**Assignment:**
Report how many lines contain the word "establecimientos" in the listing that follows. Give nothing besides the number.

**Data shown:**
************

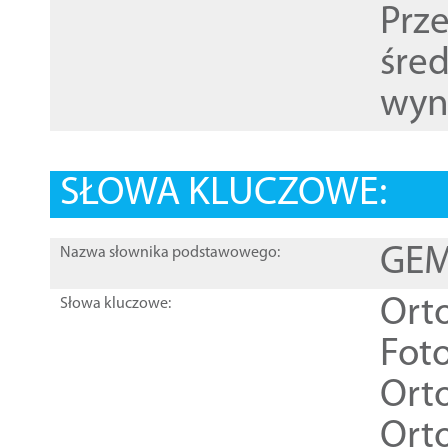
Prz
śre
wyn
SŁOWA KLUCZOWE:
GEME
Nazwa słownika podstawowego:
Ort
Słowa kluczowe:
Foto
Ort
Ort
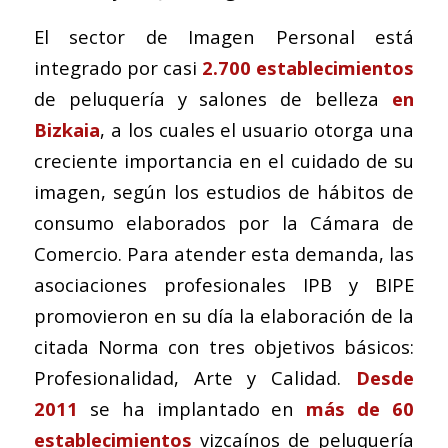
El sector de Imagen Personal está
integrado por casi
2.700 establecimientos
de peluquería y salones de belleza
en
Bizkaia
, a los cuales el usuario otorga una
creciente importancia en el cuidado de su
imagen, según los estudios de hábitos de
consumo elaborados por la Cámara de
Comercio. Para atender esta demanda, las
asociaciones profesionales IPB y BIPE
promovieron en su día la elaboración de la
citada Norma con tres objetivos básicos:
Profesionalidad, Arte y Calidad.
Desde
2011
se ha implantado en
más de 60
establecimientos
vizcaínos de peluquería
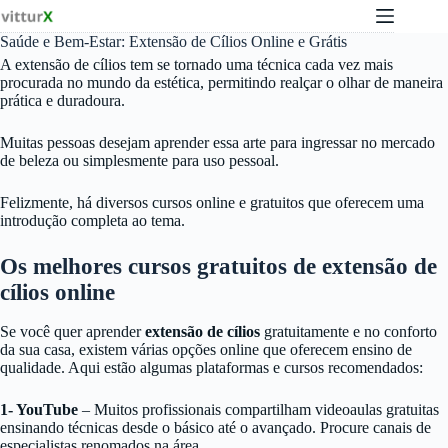
Pular
para
Saúde e Bem-Estar: Extensão de Cílios Online e Grátis
o
conteúdo
A extensão de cílios tem se tornado uma técnica cada vez mais
procurada no mundo da estética, permitindo realçar o olhar de maneira
prática e duradoura.
Muitas pessoas desejam aprender essa arte para ingressar no mercado
de beleza ou simplesmente para uso pessoal.
Felizmente, há diversos cursos online e gratuitos que oferecem uma
introdução completa ao tema.
Os melhores cursos gratuitos de extensão de
cílios online
Se você quer aprender
extensão de cílios
gratuitamente e no conforto
da sua casa, existem várias opções online que oferecem ensino de
qualidade. Aqui estão algumas plataformas e cursos recomendados:
1- YouTube
– Muitos profissionais compartilham videoaulas gratuitas
ensinando técnicas desde o básico até o avançado. Procure canais de
especialistas renomados na área.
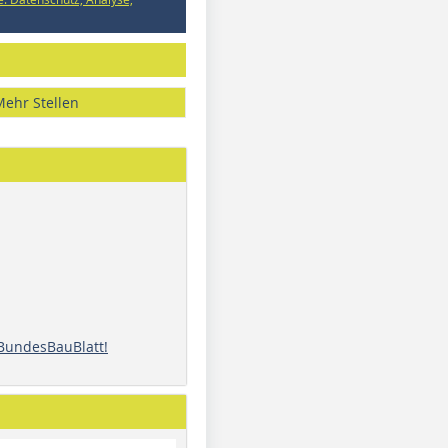
Mehr Stellen
 BundesBauBlatt!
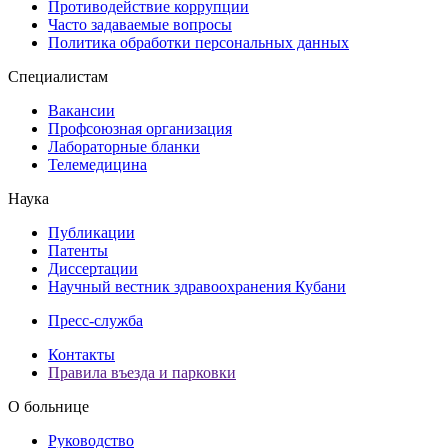
Противодействие коррупции
Часто задаваемые вопросы
Политика обработки персональных данных
Специалистам
Вакансии
Профсоюзная организация
Лабораторные бланки
Телемедицина
Наука
Публикации
Патенты
Диссертации
Научный вестник здравоохранения Кубани
Пресс-служба
Контакты
Правила въезда и парковки
О больнице
Руководство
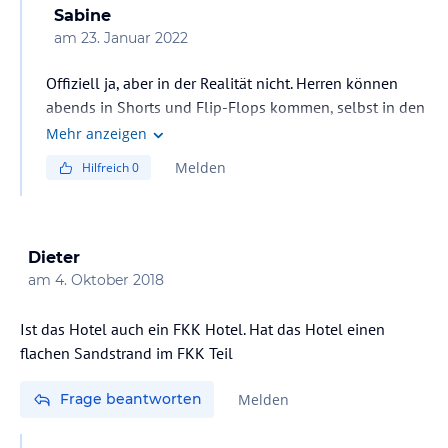
Sabine
am
23. Januar 2022
Offiziell ja, aber in der Realität nicht. Herren können
abends in Shorts und Flip-Flops kommen, selbst in den
Themen-Restaurants. Mittags sagt nicht nicht mal
Mehr anzeigen
jemand was, wenn man in nassen Badesachen rein
Melden
Hilfreich
0
geht. Wie bereits in der Bewertung geschrieben,
Publikum ohne Benehmen und ignorantes Personal.
Dieter
am
4. Oktober 2018
Ist das Hotel auch ein FKK Hotel. Hat das Hotel einen
flachen Sandstrand im FKK Teil
Frage beantworten
Melden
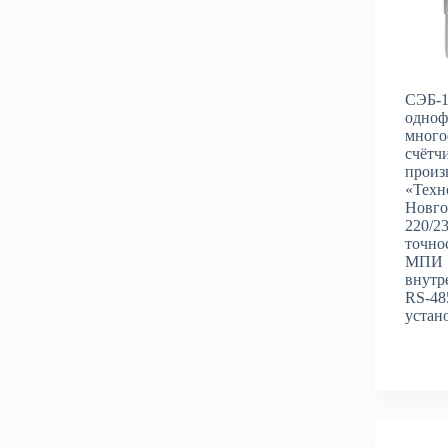
СЭБ-
одноф
много
счётч
произ
«Техн
Новго
220/23
точнос
МПИ 1
внутр
RS-48
устано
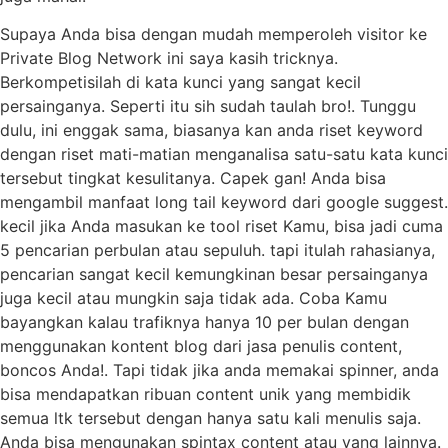
Supaya Anda bisa dengan mudah memperoleh visitor ke
Private Blog Network ini saya kasih tricknya.
Berkompetisilah di kata kunci yang sangat kecil
persainganya. Seperti itu sih sudah taulah bro!. Tunggu
dulu, ini enggak sama, biasanya kan anda riset keyword
dengan riset mati-matian menganalisa satu-satu kata kunci
tersebut tingkat kesulitanya. Capek gan! Anda bisa
mengambil manfaat long tail keyword dari google suggest.
kecil jika Anda masukan ke tool riset Kamu, bisa jadi cuma
5 pencarian perbulan atau sepuluh. tapi itulah rahasianya,
pencarian sangat kecil kemungkinan besar persainganya
juga kecil atau mungkin saja tidak ada. Coba Kamu
bayangkan kalau trafiknya hanya 10 per bulan dengan
menggunakan kontent blog dari jasa penulis content,
boncos Anda!. Tapi tidak jika anda memakai spinner, anda
bisa mendapatkan ribuan content unik yang membidik
semua ltk tersebut dengan hanya satu kali menulis saja.
Anda bisa mengunakan spintax content atau yang lainnya.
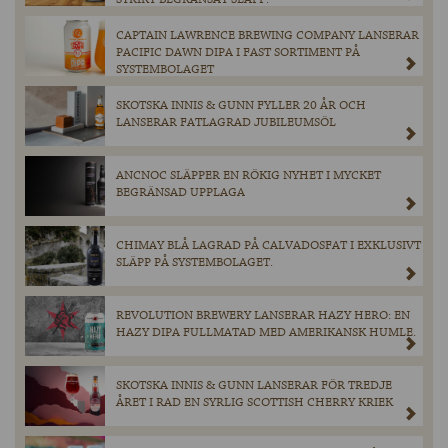
CAPTAIN LAWRENCE BREWING COMPANY LANSERAR
PACIFIC DAWN DIPA I FAST SORTIMENT PÅ
SYSTEMBOLAGET
SKOTSKA INNIS & GUNN FYLLER 20 ÅR OCH
LANSERAR FATLAGRAD JUBILEUMSÖL
ANCNOC SLÄPPER EN RÖKIG NYHET I MYCKET
BEGRÄNSAD UPPLAGA
CHIMAY BLÅ LAGRAD PÅ CALVADOSFAT I EXKLUSIVT
SLÄPP PÅ SYSTEMBOLAGET.
REVOLUTION BREWERY LANSERAR HAZY HERO: EN
HAZY DIPA FULLMATAD MED AMERIKANSK HUMLE.
SKOTSKA INNIS & GUNN LANSERAR FÖR TREDJE
ÅRET I RAD EN SYRLIG SCOTTISH CHERRY KRIEK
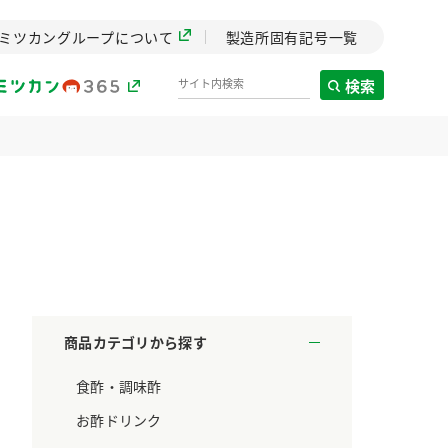
ミツカングループについて
製造所固有記号一覧
検索
製造所固有記号一覧
歴史
までのミ
と挑戦の
します。
商品カテゴリから探す
センター
食酢・調味酢
ZENB initiative
料理酒
鍋用調味料
つゆ
たれ
設立。「水」を
植物を可能な限りまる
お酢ドリンク
た社会貢献
ごと使ったZENBのコン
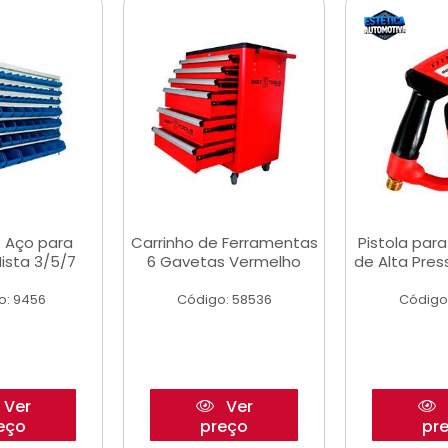
 Aço para
Carrinho de Ferramentas
Pistola par
ista 3/5/7
6 Gavetas Vermelho
de Alta Pre
o: 9456
Código: 58536
Código
Ver
Ver
eço
preço
pr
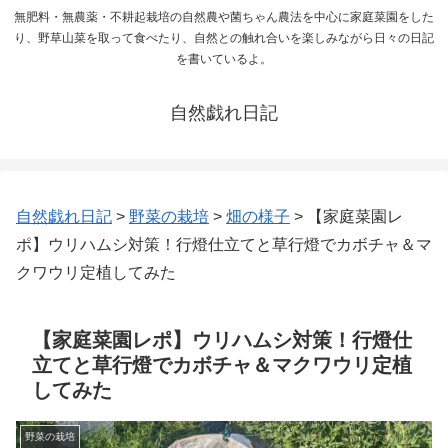
無肥料・無農薬・不耕起栽培の自然農や菌ちゃん農法を中心に家庭菜園をした
り、野草山菜を取って食べたり、自然との触れ合いを楽しみながら日々の日記
を書いているよ。
自然戯れ日記
自然戯れ日記
>
野菜の栽培
>
畑の様子
>
【家庭菜園レ
ポ】ウリハムシ対策！行燈仕立てと草行燈でカボチャ＆マ
クワウリ定植してみた
【家庭菜園レポ】ウリハムシ対策！行燈仕
立てと草行燈でカボチャ＆マクワウリ定植
してみた
野菜の栽培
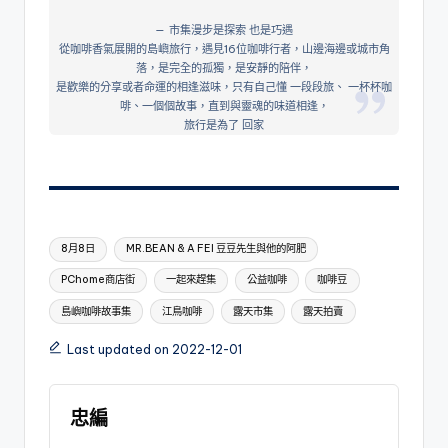
市集漫步是探索 也是巧遇
從咖啡香氣展開的島嶼旅行，遇見16位咖啡行者，山邊海邊或城市角
落，是完全的孤獨，是安靜的陪伴，
是歡樂的分享或者命運的相逢滋味，只有自己懂 一段段旅、 一杯杯咖
啡、一個個故事，直到與靈魂的味道相逢，
旅行是為了 回家
Tags:
8月8日
MR.BEAN & A FEI 豆豆先生與他的阿肥
PChome商店街
一起來趕集
公益咖啡
咖啡豆
島嶼咖啡故事集
江鳥咖啡
露天市集
露天拍賣
Last updated on 2022-12-01
忠編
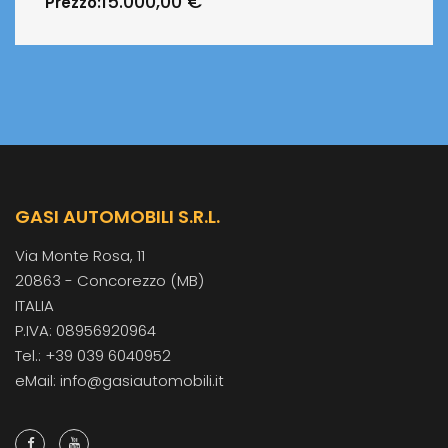
15.000,00
€
Prezzo:
GASI AUTOMOBILI S.R.L.
Via Monte Rosa, 11
20863 - Concorezzo (MB)
ITALIA
P.IVA: 08956920964
Tel.: +39 039 6040952
eMail: info@gasiautomobili.it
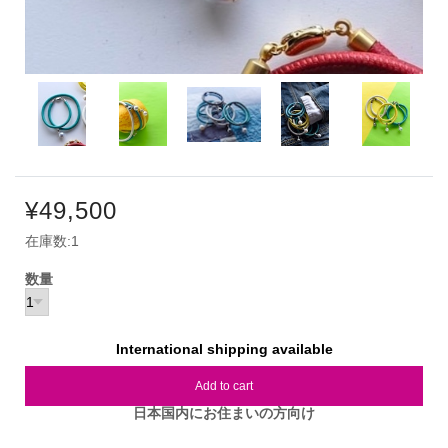
¥49,500
在庫数:1
数量
International shipping available
Add to cart
日本国内にお住まいの方向け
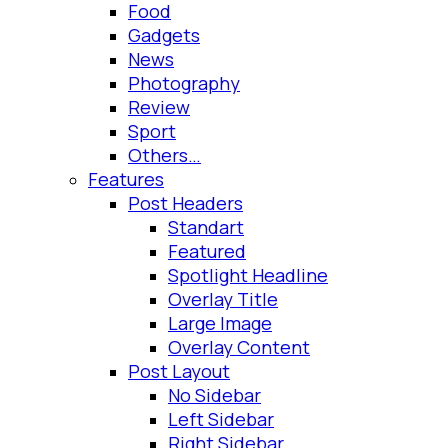
Food
Gadgets
News
Photography
Review
Sport
Others…
Features
Post Headers
Standart
Featured
Spotlight Headline
Overlay Title
Large Image
Overlay Content
Post Layout
No Sidebar
Left Sidebar
Right Sidebar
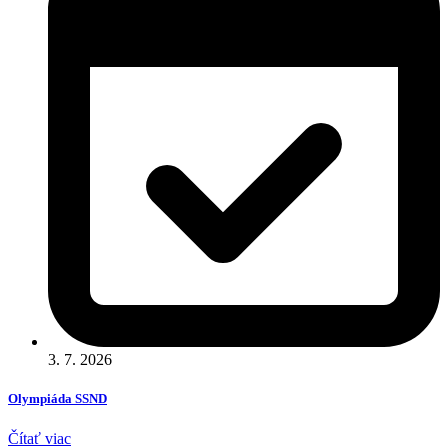
3. 7. 2026
Olympiáda SSND
Čítať viac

************

**Expected answer:**
2